On one level, Paul knows what he knows because he has looked at the way we treat ourselves, others, and the world God has given us and finds all the evidence he needs. But on another level (and this all brings us back to the thing we can’t escape if we are going to take the Christian faith or theology seriously at all), Paul knows what he knows because of revelation. These are things he knows because God has made them known, and he wouldn’t have and we couldn’t have known them otherwise. Romans as a whole is Paul’s account of the revelation of God in Jesus Christ, what he refers to in shorthand as the gospel. And Paul begins this letter by announcing that something definitive has happened. The axis has shifted because of Jesus. History has a new centerpiece because of his resurrection from the dead. This is not exaggeration. There is no hyperbole in Paul’s notion that the whole world has been remade in the death, resurrection, and ascension of Jesus Christ. This Jesus, this one who is both son of David and son of God, has been raised from the dead. In his rising is our healing, and there is now a new king of the world. Paul says, Let us marvel. Let us not be ashamed of this good news but rather let our faces shine with its light. Let us reassess what we know or what we think we know about human nature in light of Christ.

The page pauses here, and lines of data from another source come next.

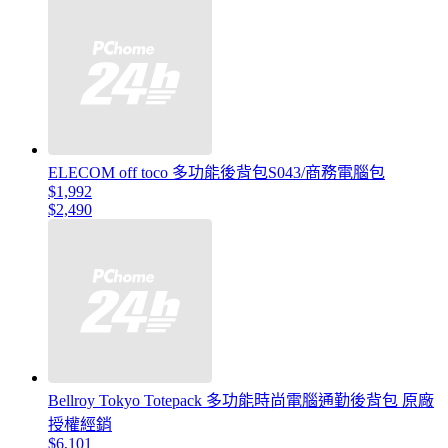
ELECOM off toco 多功能後背包S043/商務電腦包
$1,992
$2,490
Bellroy Tokyo Totepack 多功能時尚電腦通勤後背包 原廠
授權經銷
$6,101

And then he says but. But let us not forget the real darkness. There is the definitive act of God in time and space. There is the creation of the world. The redemption of his people. Yet we deny it. It’s not that we don’t see it. It’s that we do see it and then we turn away. We make, as Paul says, a trade, an exchange. There is truth, but we trade it for a lie. There is the creator, but we trade him for his creation. There is light, but we trade it for darkness. And there is glory, but we trade it for a kind of weightless existence, preferring to be untethered rather than acknowledge the weighty giftedness of life and the world.

The language of trade and exchange is key here. Because there is something transactional taking place, there is therefore something willful taking place. And this is one way I know Paul is telling the truth because, if I am honest, I know that I make such exchanges every day and the truly sinister thing is not simply the exchange but the denial that it is happening at all. The darkness, the denial, the vanity that Paul describes, is my own darkness and denial. This is about me. It is my heart that traffics in darkness. My heart that is a dark web, flooded with encrypted communications, bustling with illegal commerce. The battleground is not out there. It is in me. That is where you, where I, tussle over boundaries of constraint, where we fight to push what is barbarian in us back to the hinterlands.

This, of course, is Paul’s point. He’s at pains to show how everyone, Jew and Gentile alike, fall short. This passage is not intended to and should not be used to rank specific sins or specific acts. It is rather universal diagnostic tool, a heuristic for the human heart. We all make the exchange. The way you make the exchange and the way I make the exchange might look different but they are both rooted, as Paul says, in a fundamental denial of the truth that as creatures we owe our ultimate allegiance, and more than that our love and worship, to the one who created us. God’s created world sings back to God is that he is the blessed creator, and so often we will not join the chorus.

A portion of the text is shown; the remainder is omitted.